Please return every line below that contains the string "extreem".

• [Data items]
------------

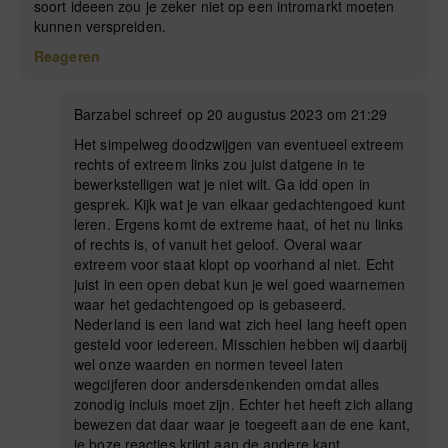
soort ideeen zou je zeker niet op een intromarkt moeten
kunnen verspreiden.
Reageren
Barzabel schreef op 20 augustus 2023 om 21:29
Het simpelweg doodzwijgen van eventueel extreem
rechts of extreem links zou juist datgene in te
bewerkstelligen wat je niet wilt. Ga idd open in
gesprek. Kijk wat je van elkaar gedachtengoed kunt
leren. Ergens komt de extreme haat, of het nu links
of rechts is, of vanuit het geloof. Overal waar
extreem voor staat klopt op voorhand al niet. Echt
juist in een open debat kun je wel goed waarnemen
waar het gedachtengoed op is gebaseerd.
Nederland is een land wat zich heel lang heeft open
gesteld voor iedereen. Misschien hebben wij daarbij
wel onze waarden en normen teveel laten
wegcijferen door andersdenkenden omdat alles
zonodig incluis moet zijn. Echter het heeft zich allang
bewezen dat daar waar je toegeeft aan de ene kant,
je boze reacties krijgt aan de andere kant.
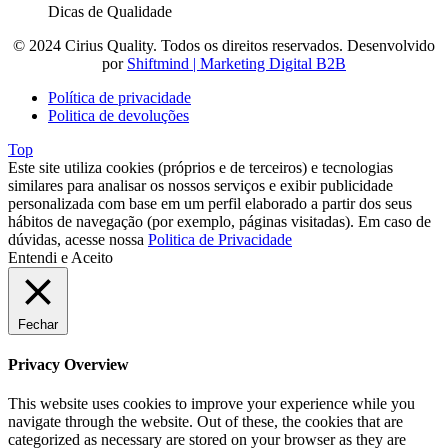
Dicas de Qualidade
© 2024 Cirius Quality. Todos os direitos reservados. Desenvolvido
por
Shiftmind | Marketing Digital B2B
Política de privacidade
Politica de devoluções
Top
Este site utiliza cookies (próprios e de terceiros) e tecnologias
similares para analisar os nossos serviços e exibir publicidade
personalizada com base em um perfil elaborado a partir dos seus
hábitos de navegação (por exemplo, páginas visitadas). Em caso de
dúvidas, acesse nossa
Politica de Privacidade
Entendi e Aceito
Fechar
Privacy Overview
This website uses cookies to improve your experience while you
navigate through the website. Out of these, the cookies that are
categorized as necessary are stored on your browser as they are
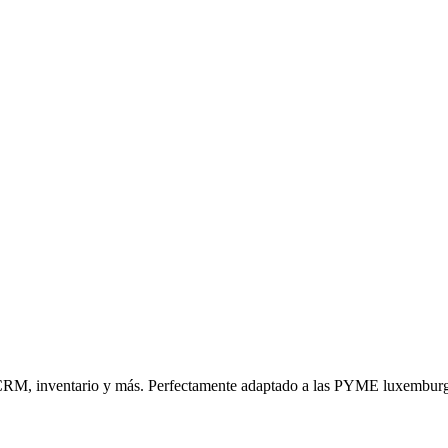
n, CRM, inventario y más. Perfectamente adaptado a las PYME luxembur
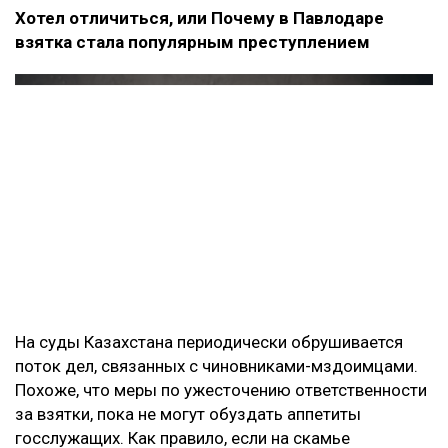
Хотел отличиться, или Почему в Павлодаре
взятка стала популярным преступлением
На суды Казахстана периодически обрушивается
поток дел, связанных с чиновниками-мздоимцами.
Похоже, что меры по ужесточению ответственности
за взятки, пока не могут обуздать аппетиты
госслужащих. Как правило, если на скамье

------------

• [TASK OUTPUT]
Het simpelweg doodzwijgen van eventueel extreem
rechts of extreem links zou juist datgene in te
extreem voor staat klopt op voorhand al niet. Echt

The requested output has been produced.